* WHAT YOU SHOULD DO: Would you filter the listing below so that only lines with the word "UNIAO" remain?

* RECORD SET:
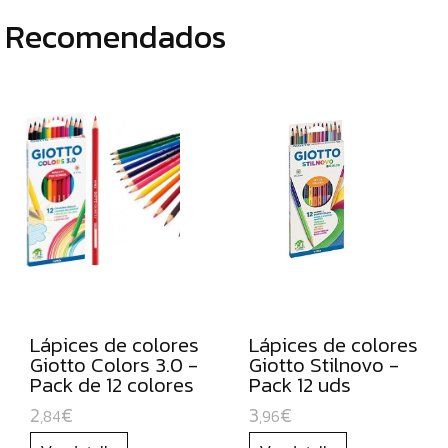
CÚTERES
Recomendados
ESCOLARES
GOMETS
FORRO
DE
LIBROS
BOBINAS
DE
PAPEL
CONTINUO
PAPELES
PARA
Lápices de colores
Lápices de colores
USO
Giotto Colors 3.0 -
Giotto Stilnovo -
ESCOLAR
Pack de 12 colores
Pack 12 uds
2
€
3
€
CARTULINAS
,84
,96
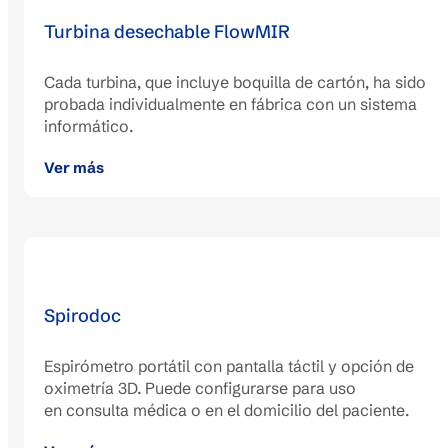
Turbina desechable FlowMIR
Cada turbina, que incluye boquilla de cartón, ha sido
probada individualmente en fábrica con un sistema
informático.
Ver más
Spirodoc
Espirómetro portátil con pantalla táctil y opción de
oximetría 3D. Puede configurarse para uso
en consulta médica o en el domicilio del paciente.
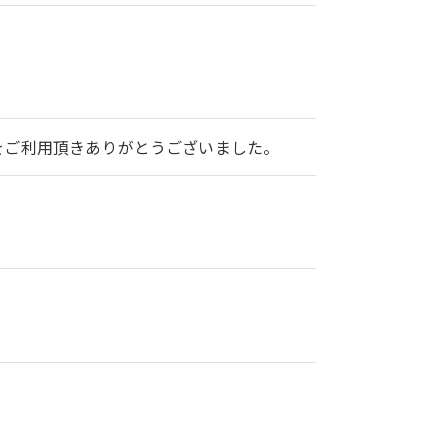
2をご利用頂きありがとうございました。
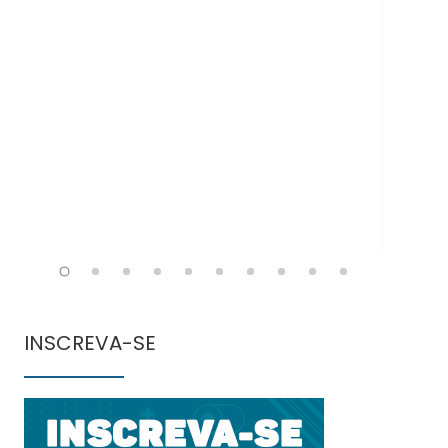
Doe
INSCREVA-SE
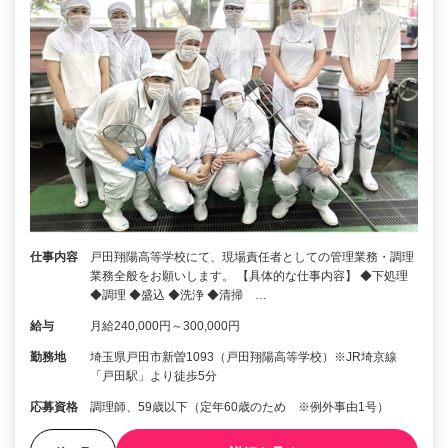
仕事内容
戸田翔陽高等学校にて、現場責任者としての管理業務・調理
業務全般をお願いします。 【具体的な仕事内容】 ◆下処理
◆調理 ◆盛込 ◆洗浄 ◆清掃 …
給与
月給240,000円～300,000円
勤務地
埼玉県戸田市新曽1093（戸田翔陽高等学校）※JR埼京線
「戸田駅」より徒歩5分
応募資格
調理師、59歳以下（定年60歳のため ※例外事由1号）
==
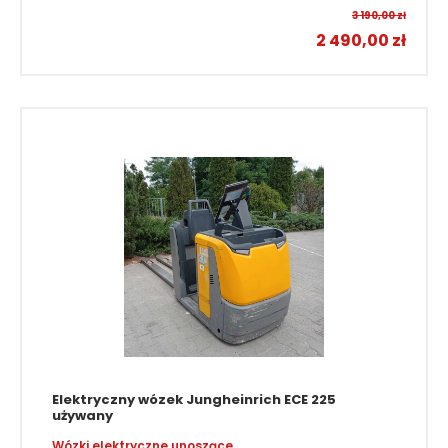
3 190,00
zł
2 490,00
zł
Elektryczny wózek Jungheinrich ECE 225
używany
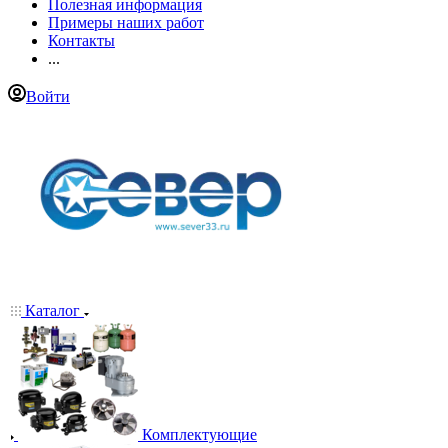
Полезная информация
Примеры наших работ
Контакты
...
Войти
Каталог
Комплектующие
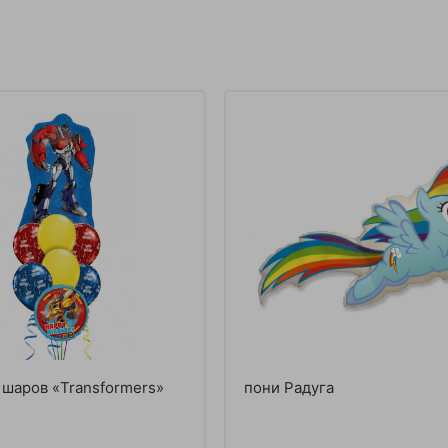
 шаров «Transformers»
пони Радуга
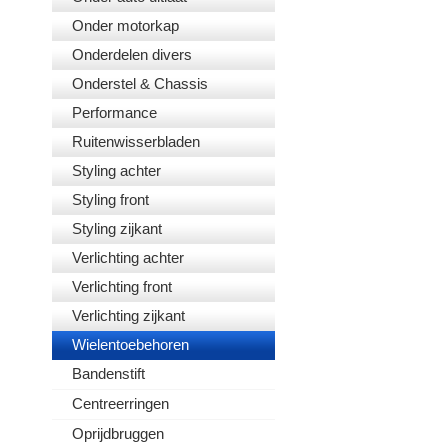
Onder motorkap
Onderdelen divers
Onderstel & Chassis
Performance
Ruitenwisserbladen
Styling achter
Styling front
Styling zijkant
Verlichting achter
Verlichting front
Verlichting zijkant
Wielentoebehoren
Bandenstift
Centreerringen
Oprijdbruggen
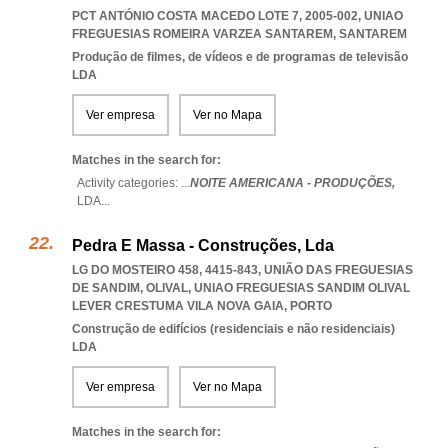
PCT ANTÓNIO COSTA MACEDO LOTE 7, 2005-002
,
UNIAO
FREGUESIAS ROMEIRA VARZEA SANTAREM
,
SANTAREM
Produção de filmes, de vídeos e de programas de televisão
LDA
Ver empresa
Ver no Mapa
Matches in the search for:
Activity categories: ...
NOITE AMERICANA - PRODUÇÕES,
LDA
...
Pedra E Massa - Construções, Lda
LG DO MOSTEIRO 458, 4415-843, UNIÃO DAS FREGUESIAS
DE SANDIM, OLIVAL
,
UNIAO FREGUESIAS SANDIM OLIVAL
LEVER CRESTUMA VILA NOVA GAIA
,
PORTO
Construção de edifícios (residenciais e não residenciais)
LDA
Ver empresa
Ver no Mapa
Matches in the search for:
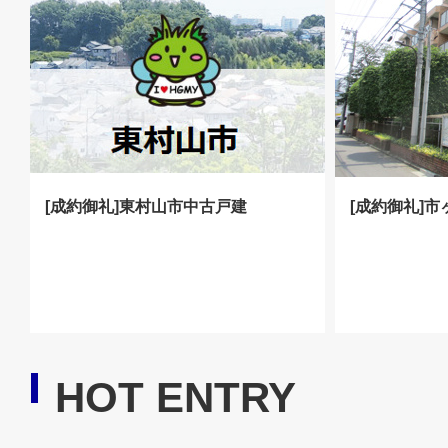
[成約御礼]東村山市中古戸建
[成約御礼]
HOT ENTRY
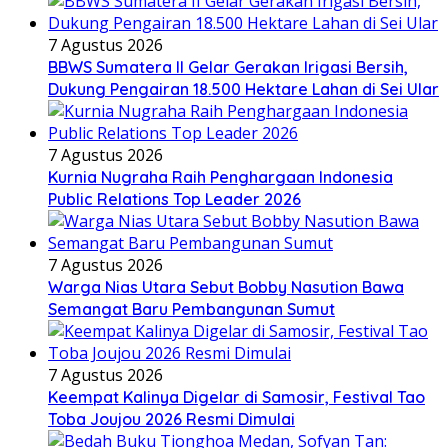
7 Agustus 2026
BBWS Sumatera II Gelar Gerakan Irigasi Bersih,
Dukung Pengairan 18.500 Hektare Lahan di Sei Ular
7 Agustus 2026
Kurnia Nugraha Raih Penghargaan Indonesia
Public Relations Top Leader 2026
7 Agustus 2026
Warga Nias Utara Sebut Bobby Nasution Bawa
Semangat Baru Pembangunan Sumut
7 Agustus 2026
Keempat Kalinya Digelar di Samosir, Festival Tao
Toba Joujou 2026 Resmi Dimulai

* TASK RESPONSE:
UNIAO
UNIAO FREGUESIAS SANDIM OLIVAL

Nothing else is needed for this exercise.